# Instructions for the task
Where the line containing "personal moments into" appears in the entries below, start there and print only that line and every line after it, exactly, through the end, excluding pictures.

------------------------------

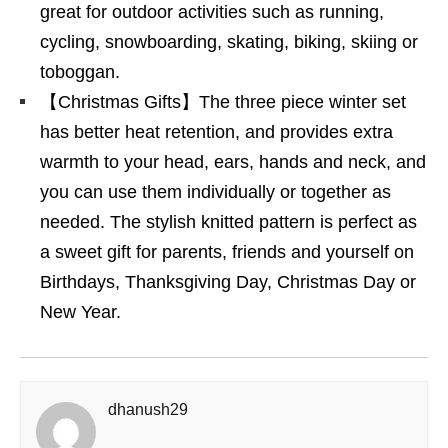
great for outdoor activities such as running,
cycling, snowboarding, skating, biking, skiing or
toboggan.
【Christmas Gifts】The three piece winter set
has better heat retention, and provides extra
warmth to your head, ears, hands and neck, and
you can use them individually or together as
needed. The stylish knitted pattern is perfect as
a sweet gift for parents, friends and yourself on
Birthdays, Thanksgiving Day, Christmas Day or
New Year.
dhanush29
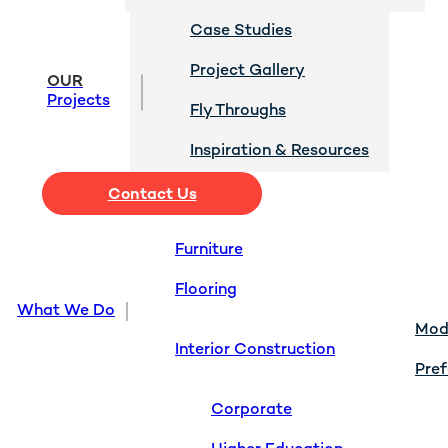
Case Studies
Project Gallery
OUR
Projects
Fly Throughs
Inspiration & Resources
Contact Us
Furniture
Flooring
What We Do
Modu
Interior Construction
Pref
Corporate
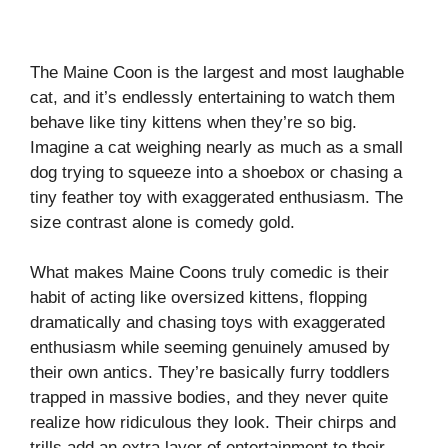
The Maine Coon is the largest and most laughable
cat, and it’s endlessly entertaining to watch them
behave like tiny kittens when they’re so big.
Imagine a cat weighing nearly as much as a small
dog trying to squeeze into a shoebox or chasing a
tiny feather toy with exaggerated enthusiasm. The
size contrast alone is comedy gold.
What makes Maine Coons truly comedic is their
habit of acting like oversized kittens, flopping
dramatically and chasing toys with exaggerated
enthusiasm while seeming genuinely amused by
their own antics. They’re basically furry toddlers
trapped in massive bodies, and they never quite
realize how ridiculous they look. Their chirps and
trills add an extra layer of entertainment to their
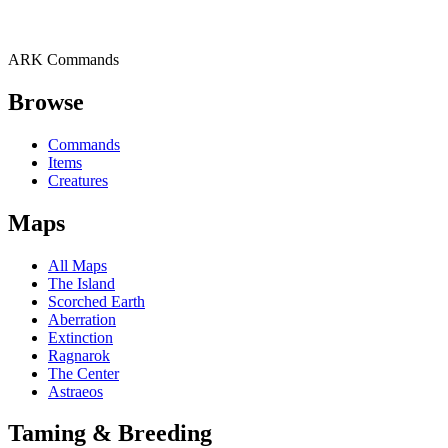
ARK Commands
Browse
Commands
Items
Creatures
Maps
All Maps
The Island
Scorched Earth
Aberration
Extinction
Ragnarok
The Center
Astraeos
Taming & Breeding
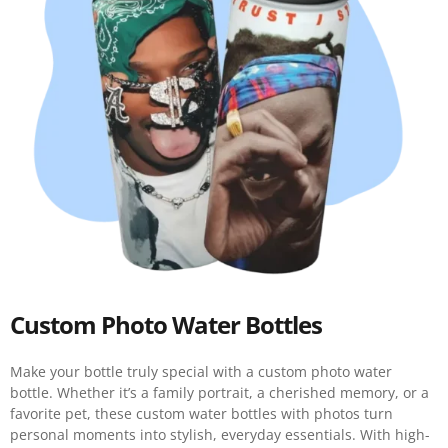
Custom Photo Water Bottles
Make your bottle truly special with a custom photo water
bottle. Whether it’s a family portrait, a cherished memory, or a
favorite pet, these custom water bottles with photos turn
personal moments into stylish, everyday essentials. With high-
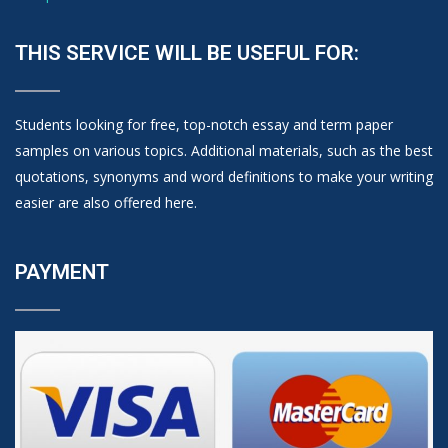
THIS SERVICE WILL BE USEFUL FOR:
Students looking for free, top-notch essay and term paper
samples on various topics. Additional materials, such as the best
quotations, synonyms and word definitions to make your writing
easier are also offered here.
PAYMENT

------------------------------

# Output for this task
personal moments into stylish, everyday essentials. With high-
THIS SERVICE WILL BE USEFUL FOR:
Students looking for free, top-notch essay and term paper
samples on various topics. Additional materials, such as the best
quotations, synonyms and word definitions to make your writing
easier are also offered here.
PAYMENT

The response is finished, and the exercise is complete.